Babies, Blossoms and Blessings

When friends and acquaintances ask Bill or my kids how I’m doing, they say, “Lynne’s doing great!  She’s got her ‘causes’—and she’s more committed and active than ever.  And she’s got Henry and Mac—and she loves every minute she gets to hang out with them!”  It’s true.  For me, this is the best era of life so far.  I am energized by the juxtaposition of “engaging deeply with the needs of a broken world” and “enjoying the simple pleasures of a baby’s laugh or a game of tag with a five-year-old.” 

Recently I’ve added something new to the simple pleasures side of things.  I schedule regular visits to my local florist—an Iranian woman who fills her little shop with white peonies and deep pink lilies and peach-colored roses and spring green bells of Ireland.  Yesterday I visited her to get flowers to arrange for an event Bill and I hosted at our house last night: a dedication party for our two grandsons and for our niece’s two daughters.   I don’t know why I didn’t manage to get a decent photo of the “ceremony”—perhaps because there was too much wiggling and too little light.  But you get the idea.  Four young parents.  Two five-year-olds—Henry Todd Niequist and Marley Grace Martinez.  Fifteen-month-old Harper Lynne Martinez and eight-month-old William MacIntyre Niequist (Mac).

It was a profound and lovely evening.  Family and friends committing ourselves to these two young families that we love.  (And later, filling the dishwasher with plates and forks and scooping mountains of crumbs up from the green carpet.) 

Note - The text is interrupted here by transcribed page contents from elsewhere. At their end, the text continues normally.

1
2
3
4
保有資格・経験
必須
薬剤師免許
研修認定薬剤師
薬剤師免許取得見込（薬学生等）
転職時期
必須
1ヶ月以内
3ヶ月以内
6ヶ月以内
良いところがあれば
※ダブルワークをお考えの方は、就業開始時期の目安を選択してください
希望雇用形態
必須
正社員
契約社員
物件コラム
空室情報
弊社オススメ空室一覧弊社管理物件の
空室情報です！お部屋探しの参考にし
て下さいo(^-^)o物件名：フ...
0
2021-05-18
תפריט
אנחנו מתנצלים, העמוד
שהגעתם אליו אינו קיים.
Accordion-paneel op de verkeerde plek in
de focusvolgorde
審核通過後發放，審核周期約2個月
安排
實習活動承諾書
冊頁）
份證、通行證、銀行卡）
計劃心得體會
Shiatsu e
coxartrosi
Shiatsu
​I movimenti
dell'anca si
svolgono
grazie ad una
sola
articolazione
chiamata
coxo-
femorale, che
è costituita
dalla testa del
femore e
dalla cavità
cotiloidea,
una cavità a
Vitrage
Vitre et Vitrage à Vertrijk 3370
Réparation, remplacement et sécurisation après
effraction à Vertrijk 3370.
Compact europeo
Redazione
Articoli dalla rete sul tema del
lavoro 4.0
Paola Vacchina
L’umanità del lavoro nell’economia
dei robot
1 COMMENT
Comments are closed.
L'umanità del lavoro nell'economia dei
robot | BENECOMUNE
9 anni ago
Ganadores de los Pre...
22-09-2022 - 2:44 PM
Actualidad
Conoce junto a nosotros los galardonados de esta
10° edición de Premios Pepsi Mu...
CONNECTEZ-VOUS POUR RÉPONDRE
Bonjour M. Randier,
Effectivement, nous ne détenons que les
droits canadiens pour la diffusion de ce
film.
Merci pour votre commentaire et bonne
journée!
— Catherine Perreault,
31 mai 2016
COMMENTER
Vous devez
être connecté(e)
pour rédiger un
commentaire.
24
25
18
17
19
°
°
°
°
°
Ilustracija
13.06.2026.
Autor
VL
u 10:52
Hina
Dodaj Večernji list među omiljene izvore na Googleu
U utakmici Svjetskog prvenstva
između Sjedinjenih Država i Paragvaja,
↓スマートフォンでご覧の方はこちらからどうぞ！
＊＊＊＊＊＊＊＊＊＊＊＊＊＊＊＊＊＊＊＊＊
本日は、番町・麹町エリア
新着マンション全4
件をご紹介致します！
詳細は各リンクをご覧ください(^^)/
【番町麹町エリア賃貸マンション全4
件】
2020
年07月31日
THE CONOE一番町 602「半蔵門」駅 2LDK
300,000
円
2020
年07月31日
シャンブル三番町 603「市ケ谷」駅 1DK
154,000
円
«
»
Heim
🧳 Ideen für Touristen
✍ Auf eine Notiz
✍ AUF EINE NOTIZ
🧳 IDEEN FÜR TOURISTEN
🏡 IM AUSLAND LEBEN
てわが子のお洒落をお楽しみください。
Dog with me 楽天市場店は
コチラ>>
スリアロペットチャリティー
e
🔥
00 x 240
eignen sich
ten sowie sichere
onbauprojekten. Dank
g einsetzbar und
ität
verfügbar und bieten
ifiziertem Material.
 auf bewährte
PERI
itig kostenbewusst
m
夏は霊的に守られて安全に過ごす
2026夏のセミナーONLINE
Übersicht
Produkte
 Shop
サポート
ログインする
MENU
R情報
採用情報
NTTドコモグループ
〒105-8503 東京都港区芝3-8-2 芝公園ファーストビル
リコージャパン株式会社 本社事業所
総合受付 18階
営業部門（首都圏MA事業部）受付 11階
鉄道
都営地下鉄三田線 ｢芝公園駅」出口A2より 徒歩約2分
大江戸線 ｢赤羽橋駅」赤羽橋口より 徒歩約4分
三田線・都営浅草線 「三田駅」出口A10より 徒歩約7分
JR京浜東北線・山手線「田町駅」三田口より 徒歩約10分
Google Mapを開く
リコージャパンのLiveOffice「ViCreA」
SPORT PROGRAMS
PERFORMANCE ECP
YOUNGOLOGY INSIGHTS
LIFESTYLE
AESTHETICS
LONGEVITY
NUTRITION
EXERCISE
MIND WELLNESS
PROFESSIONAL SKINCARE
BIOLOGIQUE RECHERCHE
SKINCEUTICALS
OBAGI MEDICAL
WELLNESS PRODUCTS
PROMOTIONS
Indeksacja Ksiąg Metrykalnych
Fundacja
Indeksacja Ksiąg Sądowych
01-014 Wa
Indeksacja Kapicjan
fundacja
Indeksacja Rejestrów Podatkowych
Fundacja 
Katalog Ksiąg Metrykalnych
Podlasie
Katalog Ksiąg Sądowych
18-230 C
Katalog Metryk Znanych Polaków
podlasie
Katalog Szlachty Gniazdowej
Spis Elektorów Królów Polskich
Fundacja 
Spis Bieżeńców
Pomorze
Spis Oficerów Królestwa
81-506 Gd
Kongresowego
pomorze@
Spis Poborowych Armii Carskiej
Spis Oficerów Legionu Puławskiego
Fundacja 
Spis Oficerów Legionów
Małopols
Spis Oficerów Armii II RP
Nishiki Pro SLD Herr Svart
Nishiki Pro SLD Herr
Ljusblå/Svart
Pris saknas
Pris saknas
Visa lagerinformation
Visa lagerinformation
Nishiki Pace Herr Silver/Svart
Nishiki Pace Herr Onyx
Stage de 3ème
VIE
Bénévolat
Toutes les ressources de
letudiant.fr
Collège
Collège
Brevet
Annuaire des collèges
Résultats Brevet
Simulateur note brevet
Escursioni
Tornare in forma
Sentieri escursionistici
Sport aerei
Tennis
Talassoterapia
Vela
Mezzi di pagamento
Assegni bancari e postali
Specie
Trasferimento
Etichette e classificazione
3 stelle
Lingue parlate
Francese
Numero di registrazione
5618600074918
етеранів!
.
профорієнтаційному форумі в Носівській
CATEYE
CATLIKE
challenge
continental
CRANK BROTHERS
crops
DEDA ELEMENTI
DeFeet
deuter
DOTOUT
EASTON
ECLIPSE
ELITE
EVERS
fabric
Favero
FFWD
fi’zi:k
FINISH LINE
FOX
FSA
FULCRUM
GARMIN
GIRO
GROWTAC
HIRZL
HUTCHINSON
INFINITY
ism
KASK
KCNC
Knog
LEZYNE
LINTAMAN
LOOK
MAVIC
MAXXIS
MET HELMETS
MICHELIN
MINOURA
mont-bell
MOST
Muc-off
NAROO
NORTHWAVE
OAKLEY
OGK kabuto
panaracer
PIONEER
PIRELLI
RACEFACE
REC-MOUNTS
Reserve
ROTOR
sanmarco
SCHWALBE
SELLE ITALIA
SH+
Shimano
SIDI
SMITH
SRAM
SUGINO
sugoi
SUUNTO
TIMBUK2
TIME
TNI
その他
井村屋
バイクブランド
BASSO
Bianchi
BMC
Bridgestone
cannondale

But back to the flowers.  I am in awe of the beauty of flowers; my soul is filled by the color and form of these living gems.  My friendly florist knows this, and knows that I often visit her before or after a challenging trip, when I need to be comforted or healed or lifted by beauty.  Yesterday while I pulled blossoms from the bins in her cooler, I thought about the Congo.  And while she wrapped my chosen
treasures—white and fragrant in honor of the innocent young lives we were celebrating last night—I told her about Congo. 

I told her about the horror of conflict and the trauma of rape, but also about the lushness of the landscape and the riot of color in the locally made fabrics. I told her that in a place like Congo you see the worst of humanity—and the best. 

In a little over an hour my boys will come to spend the afternoon.  Henry and I will play ten games of Sorry or pretend we know how to play Battleship, while Mac will gnaw on red and green and yellow teething toys and climb and fall and bump his head on every hard surface in the house.  We’ll have a ball. 

And then this evening, after they head home and go to bed, I’ll start packing for Congo.  Malaria pills?  Check.  Sunscreen?  Check.  Black slacks?  Check.  Hand washable and quick drying tunic tops?  Check.  A heart filled and grateful for the beautiful blessings of my life?  Check. Check. Check.  Check.  Check.